The theme was echoed in all the speeches addressed by Prime Minister Joseph Muscat, Jean Claude Junker, President of the European Commission and Donald Tusk, President of the Council of Ministers of the European Union.
This was the clear message sent by the Maltese Prime Minister Joseph Muscat who at the end of the official ceremony congratulated the symphony orchestra and the synchronized dancing troupe and stated that it is his wish to see that their presentation gives a clear signal to all of Europe to stand united provided a sense of harmony to its populations notwithstanding the challenges and current ordeals that first need to be confronted.
Within the context of the chosen theme for the Maltese Presidency “REUNION” the Prime Minister of Malta claimed that in the coming months the European Union has to toil harder to seek minor solutions for major problems. “These are necessary actions that need to be effected and continued over the years if we want to ensure that that the people are convinced that their politicians understand their needs”.
The Prime Minister remarked that Malta is still in its adolescent phase within the European Union. “60 years ago, when the European Union was formed Malta was not even an independent country during this time.
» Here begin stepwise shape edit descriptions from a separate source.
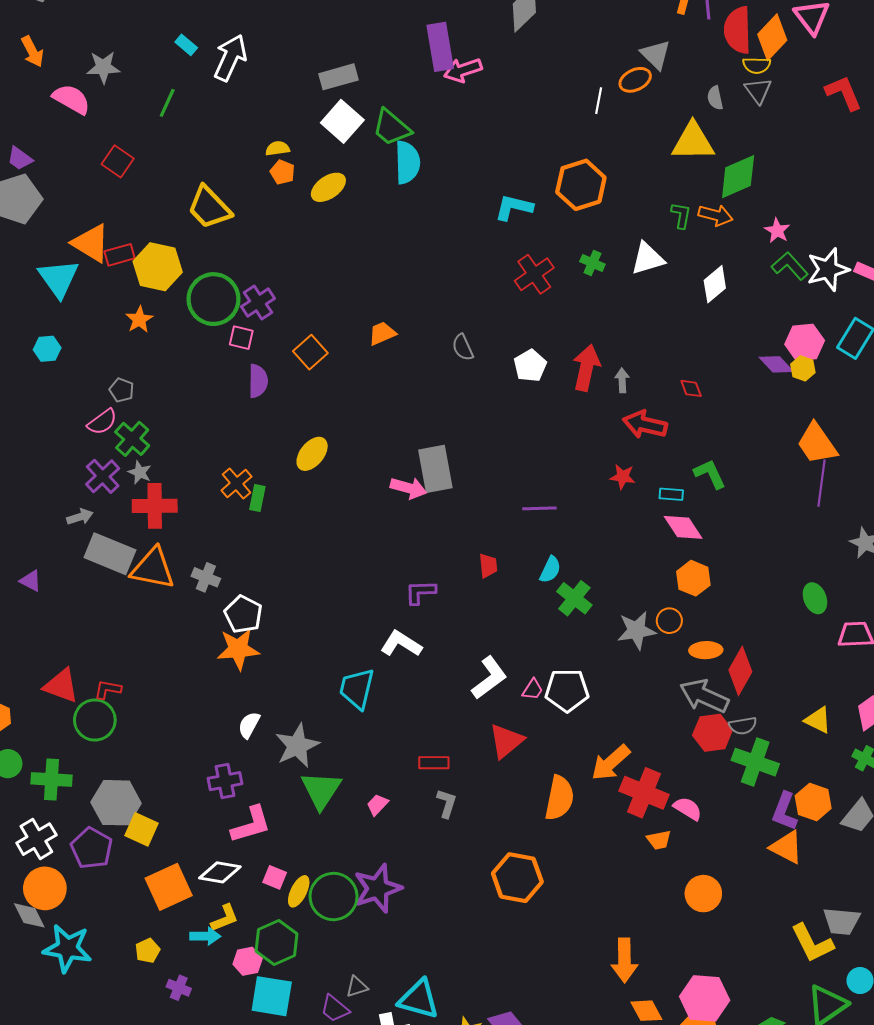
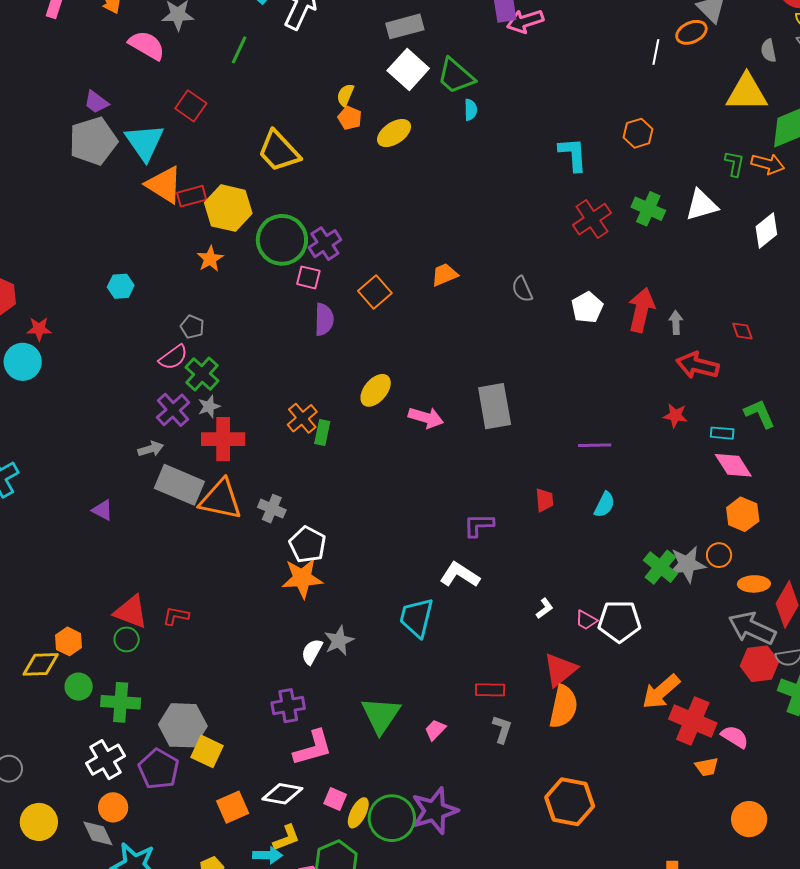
yellow semicircle: (278, 148) -> (345, 95), turned -60
cyan semicircle: (407, 162) -> (471, 110), size x0.5
orange hexagon: (581, 185) -> (638, 133), size x0.6
cyan L-shape: (514, 207) -> (573, 154), turned 72
green cross: (592, 263) -> (648, 209), size x1.4
cyan triangle: (59, 278) -> (145, 142), moved
gray star: (140, 472) -> (209, 406), turned 30
pink arrow: (408, 488) -> (426, 418), moved
green cross: (574, 598) -> (660, 567), moved
white L-shape: (489, 678) -> (545, 608), size x0.5
pink trapezoid: (533, 689) -> (586, 620), turned 85
green circle: (95, 720) -> (127, 639), moved, size x0.6
gray star: (297, 746) -> (339, 641), moved, size x0.7
orange semicircle: (559, 798) -> (563, 707), moved
orange square: (169, 887) -> (233, 807), size x0.7
orange circle: (45, 888) -> (113, 807), size x0.7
The ideal beliefs and ideologies are indeed magnificent and superb, but one cannot survive on ideology alone”.
Within this framework of finding small solutions to complex problems, the Prime Minister insisted that this is the main challenge presenting itself to the Maltese Presidency and the European Institutions. “Today’s work needs to be carried on by future generations. It is necessary that everyone understand the current realities. Whilst the common man in the street is affected by the lack of employment opportunities, the increased cost of living standards, the influx of foreigners, he observes politicians are advocating and debating the European economy, politics and directives. This leads him to view politicians as detached and lacking in the understanding of problems accompanying their citizens”.
The Maltese Prime Minster claimed that is his wish to see that the European Union takes the necessary actions following the six months of the Presidency and commits itself to continue with the work in the future.
Jean Claude Junker, President of the European Commission linked the service that was provided by the Sacra Infermeria, the venue of the inauguration ceremony hundreds of years ago with the service that Malta has always provided over the years contributing to the history of the European continent. He stated that unquestionably Malta is prepared to run the Presidency of the European Union Council and sent his best wishes in Maltese language and encouraged unity amongst the European people.
The President of the Council of Ministers, Donald Tusk exclaimed that it is a privilege that the Maltese Presidency coincides with a period in history of serious challenges such as immigration. Whilst referring to Malta as a “symbolic anchor” he stated that the opening ceremony is an example of how Malta is still hosting guests thousands of years later. At this point he quoted an excerpt from the bible referring to the shipwreck of St. Paul from the Gospel of St. Luke where the apostle said “and later we learned that the island was called Malta. And the people who lived there showed us great kindness, and they made a fire and called us all to warm ourselves”.
Donald Tusk also mentioned Brexit and stated that it is an advantage that the Maltese understand the British people as this would facilitate negotiations with the United Kingdom when exiting the European block.